Hey Jude – Defense

Defense is the least technical, most attitude-related aspect of volleyball. If you REALLY want to keep the ball from hitting the floor, and you’re not afraid to put your body in front of a heavy hit, you have the attitude that will let you be good at defense. If you have that attitude, I have a tip or two that can make your defense more effective. If you don’t have that attitude, get it.

Stance – There are three requirements for your defensive stance. You must be low, wide, and ready to move (weight forward).

a. Low – Your knees must be bent and you should be able to touch the floor with your hand from your defensive stance.

b. Wide – Your feet should be well wider than shoulder width apart. I can’t give you a precise measurement, but if your feet are too wide or too narrow, you won’t be able to move.

c. Ready to move – Maybe 1% of all the balls in a game come to you about knee height in the center of your body (perfect digging spot). YOU must move if you want to dig the other 99%. To be able to move when you are low and wide, you must have your weight forward…to do this:

1. Take your low wide position.
2. Make sure your shoulders are ahead of your knees.
3. Make sure your knees are ahead of your toes.
4. Get off your, um, chair, and do this now.
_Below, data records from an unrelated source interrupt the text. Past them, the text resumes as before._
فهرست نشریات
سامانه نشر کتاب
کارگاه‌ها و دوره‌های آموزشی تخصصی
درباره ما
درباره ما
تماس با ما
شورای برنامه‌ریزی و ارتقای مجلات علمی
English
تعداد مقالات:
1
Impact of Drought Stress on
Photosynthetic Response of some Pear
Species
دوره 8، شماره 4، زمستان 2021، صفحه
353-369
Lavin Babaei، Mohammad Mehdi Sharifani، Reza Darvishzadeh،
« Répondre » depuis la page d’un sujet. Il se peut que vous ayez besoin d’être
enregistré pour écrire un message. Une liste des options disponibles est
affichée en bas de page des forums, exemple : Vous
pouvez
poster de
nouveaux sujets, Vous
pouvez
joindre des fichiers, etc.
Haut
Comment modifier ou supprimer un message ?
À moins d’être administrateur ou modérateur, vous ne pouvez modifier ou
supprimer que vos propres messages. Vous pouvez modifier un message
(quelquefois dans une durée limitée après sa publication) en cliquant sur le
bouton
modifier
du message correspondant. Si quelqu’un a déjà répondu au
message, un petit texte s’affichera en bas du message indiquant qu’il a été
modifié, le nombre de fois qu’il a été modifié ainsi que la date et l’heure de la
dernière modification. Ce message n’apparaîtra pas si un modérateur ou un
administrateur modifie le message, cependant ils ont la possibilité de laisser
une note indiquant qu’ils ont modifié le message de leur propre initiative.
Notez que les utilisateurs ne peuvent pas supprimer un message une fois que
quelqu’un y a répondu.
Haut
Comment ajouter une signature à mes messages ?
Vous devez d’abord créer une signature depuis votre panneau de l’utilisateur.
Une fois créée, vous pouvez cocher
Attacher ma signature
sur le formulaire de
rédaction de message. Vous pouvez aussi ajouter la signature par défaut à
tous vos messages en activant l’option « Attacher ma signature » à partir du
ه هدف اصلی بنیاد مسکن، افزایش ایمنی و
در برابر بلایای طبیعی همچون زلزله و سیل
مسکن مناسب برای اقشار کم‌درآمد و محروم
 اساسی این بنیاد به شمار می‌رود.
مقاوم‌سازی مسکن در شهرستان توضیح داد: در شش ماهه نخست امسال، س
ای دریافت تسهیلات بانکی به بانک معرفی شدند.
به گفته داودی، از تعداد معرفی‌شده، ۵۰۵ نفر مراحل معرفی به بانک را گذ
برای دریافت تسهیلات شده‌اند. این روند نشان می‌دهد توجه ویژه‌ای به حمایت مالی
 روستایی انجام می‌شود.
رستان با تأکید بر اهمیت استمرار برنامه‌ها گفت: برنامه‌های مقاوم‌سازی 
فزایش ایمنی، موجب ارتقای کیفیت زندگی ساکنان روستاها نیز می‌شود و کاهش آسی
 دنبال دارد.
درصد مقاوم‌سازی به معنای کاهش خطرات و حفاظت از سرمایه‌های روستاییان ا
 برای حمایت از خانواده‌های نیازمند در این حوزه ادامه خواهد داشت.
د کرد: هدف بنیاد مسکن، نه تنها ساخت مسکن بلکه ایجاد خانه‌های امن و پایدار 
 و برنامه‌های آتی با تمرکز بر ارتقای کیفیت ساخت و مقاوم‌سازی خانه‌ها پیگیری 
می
Your stance is not comfy, it hurts your thighs to hold it, because it is difficult to balance when your weight is forward.

d. Hands – Your hands should be in a neutral position, between the spot where you dig balls underhand, and the your face, which you may need to protect with your hands. When you take your defensive stance, your forearms should be parallel with the ground.

Timing – I told you to be so low, wide and forward that your thighs burn. I bet you’re thinking “How can I play like that?”. Well, you only take the defensive stance for a second or less, but getting into that stance, and doing it at the right time, will make have a direct impact on your success.

When you play defense, you do all your positioning (on the court) as early as possible. When the hitter is 1 second from contacting the ball, no matter where you are on the court (in position or not), take your defensive stance. You must be at your lowest BEFORE the hitter contacts the ball.

Playing the ball – The stance and attitude are much more important than what you do technically to put the ball in the air. However, I do have one important point to bring up. Unlike passing, where the stiffness of your platform or the tension in your wrists and fingers control the ball, defense is a relaxed skill. If a ball is hit hard at you and you ball up your fists and swing your arms at the ball, it’ll hit the roof or the wall on the opposite side of the gym. Make movement of your lower body your focus, and when you are in position to dig the ball, let the ball bounce off you.